Task directions:
Go to the line containing "Av. Hipólito Yrigoyen 9572, Lomas de Zamora." in the listing below and retype it and every later line exactly, down to the last.
:::::
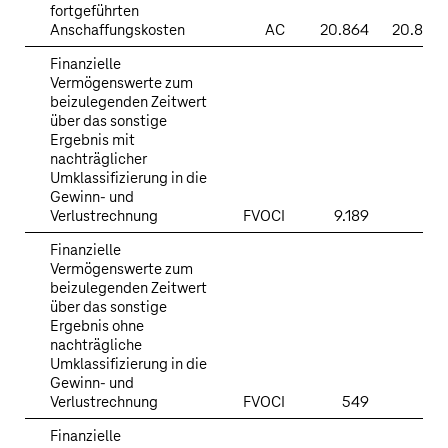
fortgeführten
Anschaffungskosten
AC
20.864
20.864
Finanzielle
Vermögenswerte zum
beizulegenden Zeitwert
über das sonstige
Ergebnis mit
nachträglicher
Umklassifizierung in die
Gewinn- und
Verlustrechnung
FVOCI
9.189
Finanzielle
Vermögenswerte zum
beizulegenden Zeitwert
über das sonstige
Ergebnis ohne
nachträgliche
Umklassifizierung in die
Gewinn- und
Verlustrechnung
FVOCI
549
Finanzielle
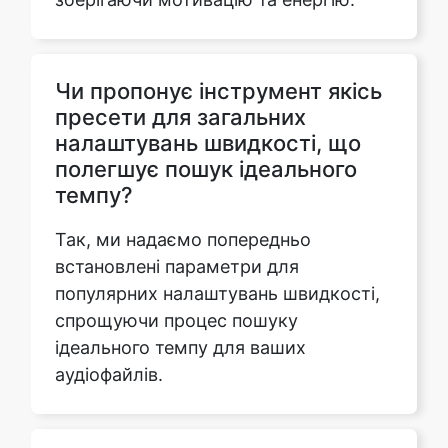
Чи пропонує інструмент якісь
пресети для загальних
налаштувань швидкості, що
полегшує пошук ідеального
темпу?
Так, ми надаємо попередньо
встановлені параметри для
популярних налаштувань швидкості,
спрощуючи процес пошуку
ідеального темпу для ваших
аудіофайлів.
Чи можу я використовувати
цей інструмент для
покращення вивчення мови,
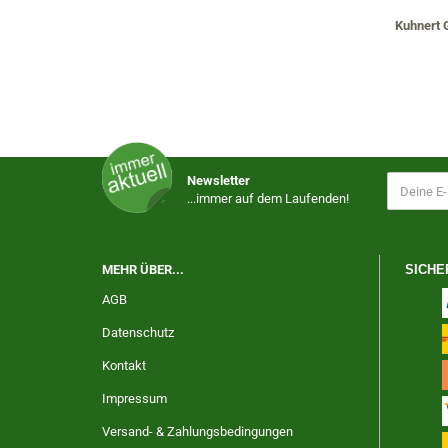
Kuhnert
Newsletter
...immer auf dem Laufenden!
MEHR ÜBER...
SICHE
AGB
Datenschutz
Kontakt
Impressum
Versand- & Zahlungsbedingungen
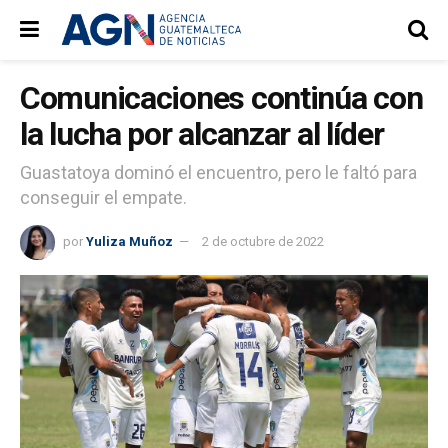
Comunicaciones continúa con
la lucha por alcanzar al líder
Guastatoya dominó el encuentro, pero le faltó para
conseguir el empate.
por
Yuliza Muñoz
2 de octubre de 2022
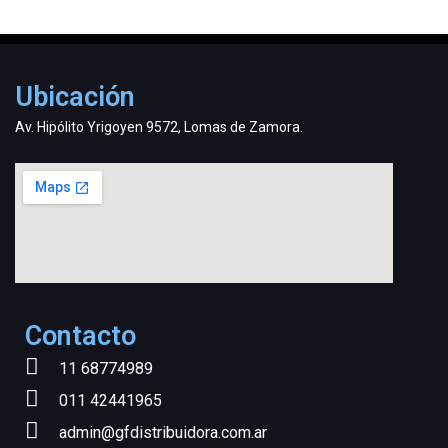
Ubicación
Av. Hipólito Yrigoyen 9572, Lomas de Zamora.
Contacto
11 68774989
011 42441965
admin@gfdistribuidora.com.ar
:::::
Solution:
Av. Hipólito Yrigoyen 9572, Lomas de Zamora.
Contacto
11 68774989
011 42441965
admin@gfdistribuidora.com.ar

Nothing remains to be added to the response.